[Dataset items]
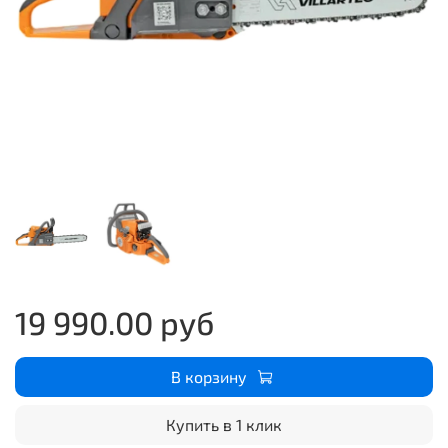
19 990.00 руб
В корзину
Купить в 1 клик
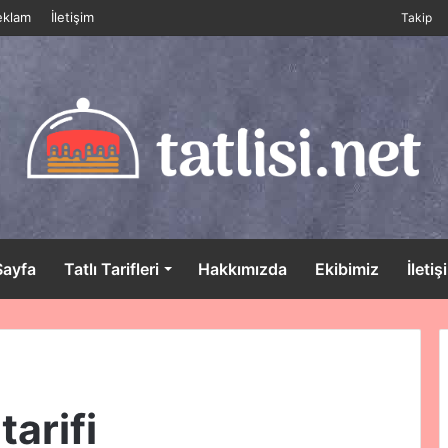
eklam
İletişim
Takip
Sayfa
Tatlı Tarifleri
Hakkımızda
Ekibimiz
İletiş
tarifi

- [Work to complete] For each record above, write it out exactly and omit any picture.

- [Answer below]
19 990.00 руб
В корзину
Купить в 1 клик
eklam
İletişim
Takip
Sayfa
Tatlı Tarifleri
Hakkımızda
Ekibimiz
İletiş
tarifi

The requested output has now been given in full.